The Euro, with its 57% weighting in the ICE Dollar Index and the ECB's preexisting troubles in generating inflation, has been especially problematic; It being unable to rise is tantamount to a scenario where the U.S. Dollar is unable to fall. This is where Pound Sterling and its January-to-February rally comes in.

Above: GBP/CAD at monthly intervals with GBP/USD (blue), GBP/EUR (rred) and EUR/USD (purple). 

The Pound is a large enough currency and the UK a significant enough source of international goods demand to mean that it can deflate the trade-weighted Euro and in the process, create fresh scope for other Euro exchange rates including EUR/USD to rise anew.

When EUR/USD has scope to rise further, reserve managers wherever they happen to be in the world, will have somewhere to park new reserves other than the U.S. Dollar and will no longer run the risk of conflict with the U.S. Treasury.

But the Pound is not quite large enough to do this without a significant rally first.
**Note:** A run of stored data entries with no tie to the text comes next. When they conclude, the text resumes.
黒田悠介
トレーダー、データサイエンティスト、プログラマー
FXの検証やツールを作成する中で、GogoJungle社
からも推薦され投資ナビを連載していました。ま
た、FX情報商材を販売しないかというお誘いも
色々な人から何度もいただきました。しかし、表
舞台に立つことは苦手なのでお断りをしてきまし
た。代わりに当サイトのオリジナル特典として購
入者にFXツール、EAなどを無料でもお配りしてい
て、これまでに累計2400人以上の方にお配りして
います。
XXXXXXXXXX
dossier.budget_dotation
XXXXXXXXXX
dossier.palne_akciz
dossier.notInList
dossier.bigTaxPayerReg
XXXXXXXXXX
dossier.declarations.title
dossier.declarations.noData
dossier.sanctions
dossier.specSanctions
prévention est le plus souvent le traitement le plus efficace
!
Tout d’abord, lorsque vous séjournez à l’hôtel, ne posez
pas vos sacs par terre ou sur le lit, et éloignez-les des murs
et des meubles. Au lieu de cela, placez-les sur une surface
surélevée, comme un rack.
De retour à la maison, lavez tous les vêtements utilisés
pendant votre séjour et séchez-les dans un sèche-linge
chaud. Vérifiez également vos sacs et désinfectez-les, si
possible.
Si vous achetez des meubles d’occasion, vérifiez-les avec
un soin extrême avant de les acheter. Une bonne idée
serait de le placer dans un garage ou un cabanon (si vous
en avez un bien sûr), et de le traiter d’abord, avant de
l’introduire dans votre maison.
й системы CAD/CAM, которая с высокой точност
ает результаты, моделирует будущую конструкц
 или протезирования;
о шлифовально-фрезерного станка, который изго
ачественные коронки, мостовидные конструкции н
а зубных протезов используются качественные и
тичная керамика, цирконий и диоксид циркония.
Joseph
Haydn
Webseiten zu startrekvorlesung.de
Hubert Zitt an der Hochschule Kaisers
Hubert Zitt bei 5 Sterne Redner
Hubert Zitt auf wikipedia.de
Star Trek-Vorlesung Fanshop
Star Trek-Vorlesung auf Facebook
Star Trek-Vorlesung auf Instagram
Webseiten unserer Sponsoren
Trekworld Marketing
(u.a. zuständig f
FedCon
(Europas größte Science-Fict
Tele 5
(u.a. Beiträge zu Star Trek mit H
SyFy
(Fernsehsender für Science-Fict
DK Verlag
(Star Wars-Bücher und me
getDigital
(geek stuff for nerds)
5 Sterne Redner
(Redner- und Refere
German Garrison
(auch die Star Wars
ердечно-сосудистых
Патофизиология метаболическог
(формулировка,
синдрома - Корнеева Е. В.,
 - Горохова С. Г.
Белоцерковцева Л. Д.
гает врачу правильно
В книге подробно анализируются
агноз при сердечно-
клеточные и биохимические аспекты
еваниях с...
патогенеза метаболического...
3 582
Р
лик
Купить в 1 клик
It's far from the most popular explanation, but this could explain more than anything else how a Brexit-battered Sterling went from being a leper of the market as recently as early February, to its outperformer by this week.

Pound Sterling Live believes it's actually witnessed a central bank bid and that it could be likely to take the main Sterling exchange rate GBP/USD as far as 1.43 this week or next. The Pound was already the best performing major currency of 2021 on Monday, but would rise to 1.80 against the Canadian Dollar if GBP/USD reaches 1.43, even with USD/CAD at 1.26. The latter would have to break below 1.26 in order to curtail GBP/CAD's advance ahead of 1.80.